BELLINI
IL PIRATA
Il Pirata, één van de mooiste opera’s van Bellini, is voor de meeste mensen niet meer dan een titel. Logisch: het wordt bijna nooit meer opgevoerd en het wordt ook maar zelden opgenomen. Waarom, eigenlijk?
De laatste scène behoort tot de sterkste die Bellini ooit schreef. U hoort er al Donizetti’s Lucia di Lammermoor in. En het openingskoor uit de derde akte, ‘Che rechi tu’, kan je bijna letterlijk in Macbeth en Luisa Miller van Verdi terugvinden
Tot voor kort kende ik maar drie opnamen van de opera, met als Imogene-vertolksters Montserrat Caballé, Maria Callas en Lucia Aliberti. Voor het gemak tel ik de ZaterdagMatinee-uitvoering met Nelly Miricioiu dan niet mee, die is tenslotte niet uitgebracht (ZONDE!). Opera Rara voegt een opname toe aan de kleine discografie.
Bij Opera Rara zingt Carmen Giannattasio de rol van Imogene. Haar timbre is veel lichter en minder dramatisch dan dat van Callas en veel stroever dan dat van Caballé.

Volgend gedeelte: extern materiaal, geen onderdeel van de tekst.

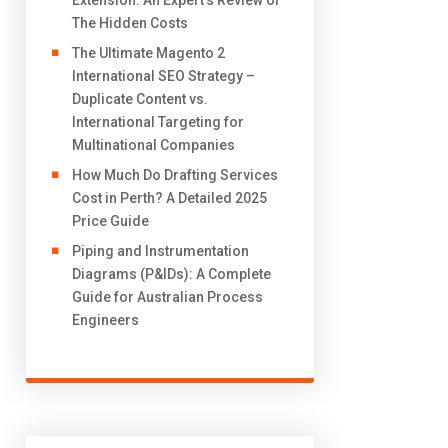
Extension: An Expert’s Review of
The Hidden Costs
The Ultimate Magento 2
International SEO Strategy –
Duplicate Content vs.
International Targeting for
Multinational Companies
How Much Do Drafting Services
Cost in Perth? A Detailed 2025
Price Guide
Piping and Instrumentation
Diagrams (P&IDs): A Complete
Guide for Australian Process
Engineers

Maar als je hun stemmen even uit je hoofd zet, kan je niet anders dan toegeven dat zij heel wat te bieden heeft, zeker in haar waanzinaria.
Meer moeite heb ik met de heren. Ludovic Tézier is een voortreffelijke zanger, maar belcanto … nee. Daarvoor is zijn bariton niet soepel genoeg. Toch – in de passages waarin hij wat minder coloraturen te zingen heeft en gewoon autoritair mag zijn, is hij zonder meer overtuigend.

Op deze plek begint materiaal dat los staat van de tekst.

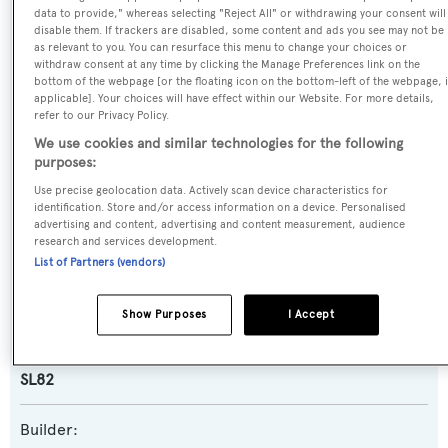
data to provide," whereas selecting "Reject All" or withdrawing your consent will
disable them. If trackers are disabled, some content and ads you see may not be
Name:
as relevant to you. You can resurface this menu to change your choices or
Malifera
withdraw consent at any time by clicking the Manage Preferences link on the
bottom of the webpage [or the floating icon on the bottom-left of the webpage, i
applicable]. Your choices will have effect within our Website. For more details,
Previous Names:
refer to our Privacy Policy.
Soup Dragon
We use cookies and similar technologies for the following
purposes:
Yacht Type:
Use precise geolocation data. Actively scan device characteristics for
identification. Store and/or access information on a device. Personalised
Motor Yacht
advertising and content, advertising and content measurement, audience
research and services development.
List of Partners (vendors)
Yacht Subtype:
Planing Fast Yacht
Show Purposes
I Accept
Model:
SL82
Builder: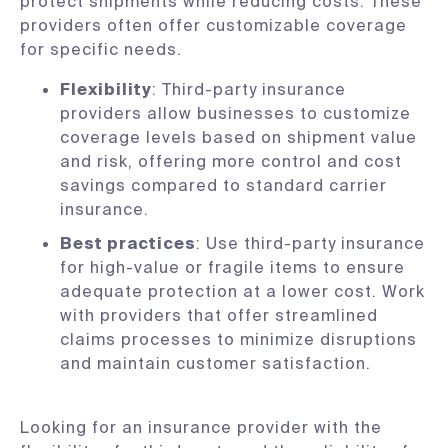
protect shipments while reducing costs. These
providers often offer customizable coverage
for specific needs.
Flexibility
: Third-party insurance
providers allow businesses to customize
coverage levels based on shipment value
and risk, offering more control and cost
savings compared to standard carrier
insurance.
Best practices
: Use third-party insurance
for high-value or fragile items to ensure
adequate protection at a lower cost. Work
with providers that offer streamlined
claims processes to minimize disruptions
and maintain customer satisfaction.
Looking for an insurance provider with the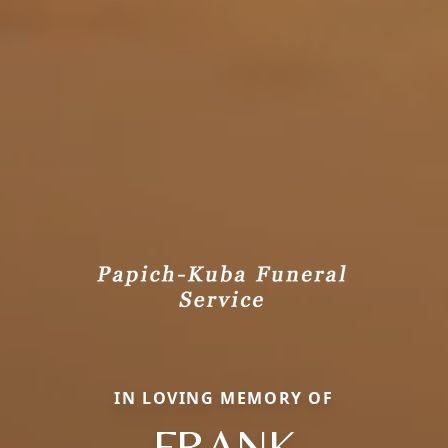
IN LOVING MEMORY OF
FRANK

José Bros gold ooit als één van de meest veelbelovende jonge belcantozangers van zijn generatie, een belofte die eigenlijk nooit is ingelost. Prima hoogte, goede coloraturen, maar zijn stem komt af en toe geknepen over.
David Perry dirigeert, één van de grootste belcanto specialisten tegenwoordig dirigeert meer dan bevlogen. (ORC45)
Promovideo met Carmen Giannattasio over (o.a.) haar opname van Il Pirata:
LA STRANIERA
Toegegeven, het libretto is zo warrig, dat zelfs de hoofdpersonen waarschijnlijk niet weten wie ze zijn, wat ze aan het doen zijn, met wie, en waarom. Maar de muziek! Als er engelen bestonden dan zouden ze Bellini’s cantilenen uit La Straniera tot vervelens toe (kan men daar verveeld van raken?) herhalen.
Dat geldt nog meer omdat er in de opera, op één of drie keer na, niet echt aria’s voorkomen, niet in de ouderwetse manier althans. Het is meer een ‘conversatiestuk’ met veel dialogen en zeer theatrale, lange scènes, die elkaar toch in een rap tempo opvolgen.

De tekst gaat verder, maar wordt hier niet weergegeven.